Block, Ramp, and Spring

A block of mass $m$ is positioned on a right-triangular ramp of vertical height $h$ and mass $M$ . A spring with force constant $k$ and natural length $L_0$ is attached between the ramp and the wall as shown. All surfaces are smooth. The block can slide along the ramp surface, and the ramp can slide along the floor. The ramp makes an angle $\theta$ with respect to the horizontal. There is a downward gravitational acceleration $g$ .

At time $t = 0$ , the block is at the top of the ramp, and the spring is at its natural length $L_0$ . Both the block and the ramp are initially at rest. The block slides down the ramp over time.

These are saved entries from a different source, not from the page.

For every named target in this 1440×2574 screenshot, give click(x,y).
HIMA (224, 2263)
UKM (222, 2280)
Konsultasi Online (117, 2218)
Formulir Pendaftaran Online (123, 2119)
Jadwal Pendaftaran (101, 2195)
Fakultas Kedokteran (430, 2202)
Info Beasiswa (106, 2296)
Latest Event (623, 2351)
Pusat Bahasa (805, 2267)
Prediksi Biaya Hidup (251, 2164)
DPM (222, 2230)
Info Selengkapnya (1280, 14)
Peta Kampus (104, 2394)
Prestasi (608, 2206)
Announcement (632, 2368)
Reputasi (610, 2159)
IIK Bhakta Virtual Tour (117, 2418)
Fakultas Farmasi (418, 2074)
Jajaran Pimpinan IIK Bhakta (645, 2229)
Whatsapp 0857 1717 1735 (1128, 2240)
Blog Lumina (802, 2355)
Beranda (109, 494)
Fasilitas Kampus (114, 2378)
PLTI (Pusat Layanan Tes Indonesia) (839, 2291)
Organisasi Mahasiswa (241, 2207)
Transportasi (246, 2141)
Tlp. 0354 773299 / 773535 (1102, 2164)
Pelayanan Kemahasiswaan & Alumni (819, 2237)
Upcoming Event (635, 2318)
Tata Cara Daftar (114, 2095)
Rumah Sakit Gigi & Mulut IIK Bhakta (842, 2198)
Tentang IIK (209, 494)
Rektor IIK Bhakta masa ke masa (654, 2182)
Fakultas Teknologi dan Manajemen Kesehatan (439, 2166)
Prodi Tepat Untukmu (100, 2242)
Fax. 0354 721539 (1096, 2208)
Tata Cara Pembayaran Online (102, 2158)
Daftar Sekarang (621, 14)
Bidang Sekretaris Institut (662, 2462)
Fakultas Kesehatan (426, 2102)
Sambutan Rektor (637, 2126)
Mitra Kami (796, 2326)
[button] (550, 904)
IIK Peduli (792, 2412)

The block reaches the floor at time $t_f$ . Let $L'$ be the minimum spring length over the period of time between $t = 0$ and $t = t_f$ . Enter your answer as the following quantity:

$\large{\lfloor 100 \, ( L' + t_f) \rfloor}$

Details and Assumptions:
Here, "m" can mean "meter", or it can refer to the block mass, depending on the context
- $(m , M) = (1 \, kg, 2 \, kg)$
- $(k , L_0) = (50 \, N/m, 1 \, m)$
- $(h , \theta) = (2 \, m, \frac{\pi}{6} \, rad)$
- $g = 10 \, m/s^2$
- $\lfloor \cdot \rfloor$ denotes the floor function
- During the period of interest, the block remains fully in contact with the ramp, and the ramp remains fully in contact with the floor.
- The block's size is negligible